The pressure for this type of disclosure, often referred to as “incipient impairment”, has been reflected in the 2011 filings of many SEC registrants.

Useful and Comparable

Moore Stephens partner David Chopping says, ‘The SEC has seen impairment charges in the accounts of a number of shipping companies in the last few years. But it has apparently not seen quite as many as it might have been expecting. It is easy to understand why the SEC, and others, might consider disclosure of market value to be useful information and want to see it more widely disseminated. It is more objective than valuations based on management estimates, it is more comparable across companies, and it sets benchmarks against which companies’ own policies can be assessed.
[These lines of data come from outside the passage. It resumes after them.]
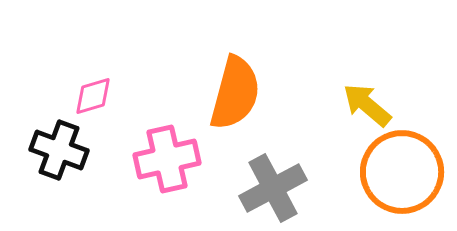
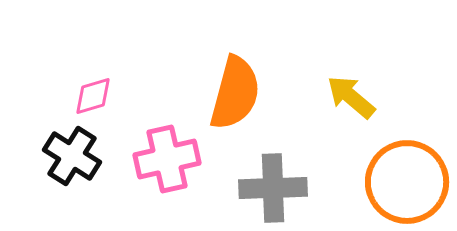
yellow arrow: moved 16 px left, 8 px up
black cross: moved 13 px right, 6 px down; rotated 12 degrees clockwise
orange circle: moved 5 px right, 10 px down
gray cross: rotated 26 degrees clockwise
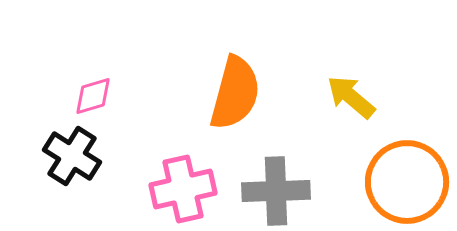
pink cross: moved 16 px right, 30 px down
gray cross: moved 3 px right, 3 px down
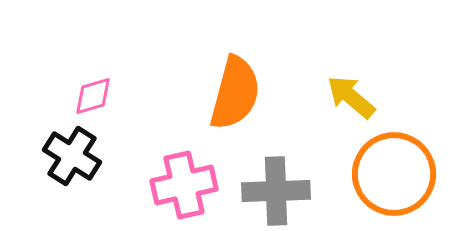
orange circle: moved 13 px left, 8 px up
pink cross: moved 1 px right, 4 px up
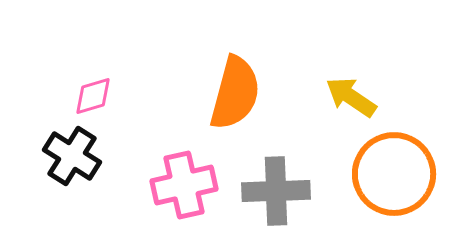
yellow arrow: rotated 6 degrees counterclockwise
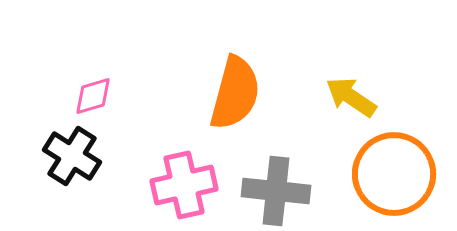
gray cross: rotated 8 degrees clockwise
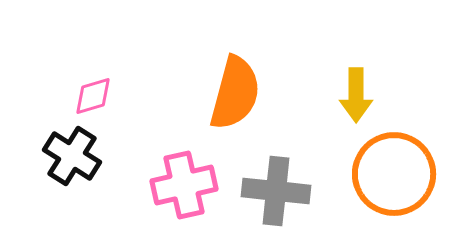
yellow arrow: moved 5 px right, 2 px up; rotated 124 degrees counterclockwise
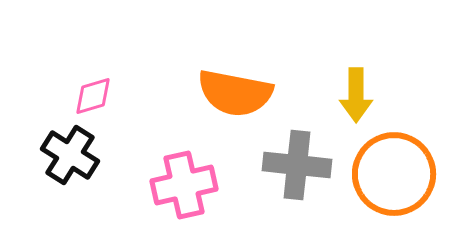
orange semicircle: rotated 86 degrees clockwise
black cross: moved 2 px left, 1 px up
gray cross: moved 21 px right, 26 px up
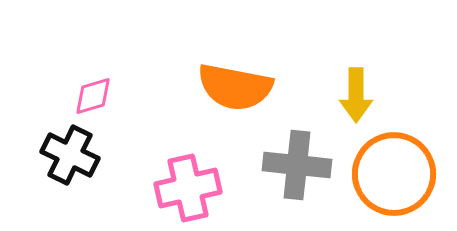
orange semicircle: moved 6 px up
black cross: rotated 6 degrees counterclockwise
pink cross: moved 4 px right, 3 px down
Indeed, for some parties, the information might seem far more important than valuations based on projected future income streams.’

Objections to Disclosure

‘At the same time, it is equally easy to visualise objections to such disclosure. Values are to be determined on an unfixed basis, so are arguably of only limited relevance where vessels are fixed for fairly long periods with high-quality charterers,’ Chopping adds. ‘Similarly, while values may look comparable, if the fixture position differs significantly, then such comparability might be considered spurious. And even if a vessel is operating in the spot market, or a fixture is going to be ending shortly, whilst other objections might be less compelling, there are still concerns about the volatility of market values. How relevant is a valuation at a point of time in a volatile market where an asset might have many years still to operate?’

Al Capone Approach

Chopping continues: ‘Nonetheless, it seems very unlikely that the SEC will change its mind and decide that such disclosure is not useful. It is far more likely that other bodies, and indeed investors, will start expecting to see such information. This can happen without any need for changes in the rules, and indeed the SEC has not explicitly changed the disclosure requirements. It seems to have relied more on the “Al Capone” approach of a kind word; everyone already knows it has a gun!’